Keeping every word the same, give again only the lines from the one with "Goddess Circle" through the end of the data, both included, and leave every picture out.
##### Data supplied
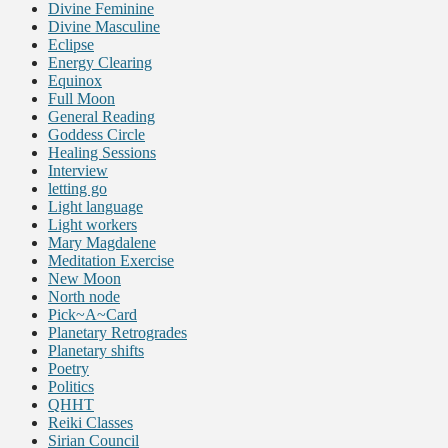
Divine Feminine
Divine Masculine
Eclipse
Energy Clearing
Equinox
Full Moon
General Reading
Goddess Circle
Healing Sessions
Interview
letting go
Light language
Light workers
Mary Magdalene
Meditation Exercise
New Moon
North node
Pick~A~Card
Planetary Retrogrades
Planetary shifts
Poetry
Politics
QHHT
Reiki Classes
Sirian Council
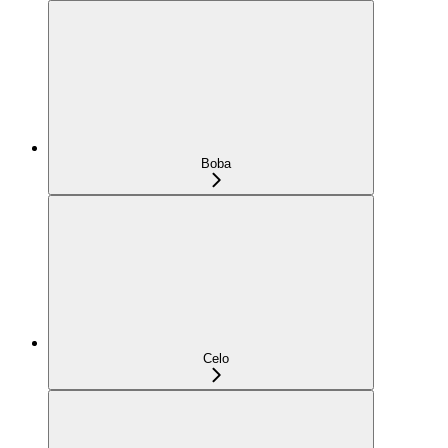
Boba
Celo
##########
- **Exercise result**:
Goddess Circle
Healing Sessions
Interview
letting go
Light language
Light workers
Mary Magdalene
Meditation Exercise
New Moon
North node
Pick~A~Card
Planetary Retrogrades
Planetary shifts
Poetry
Politics
QHHT
Reiki Classes
Sirian Council
Boba
Celo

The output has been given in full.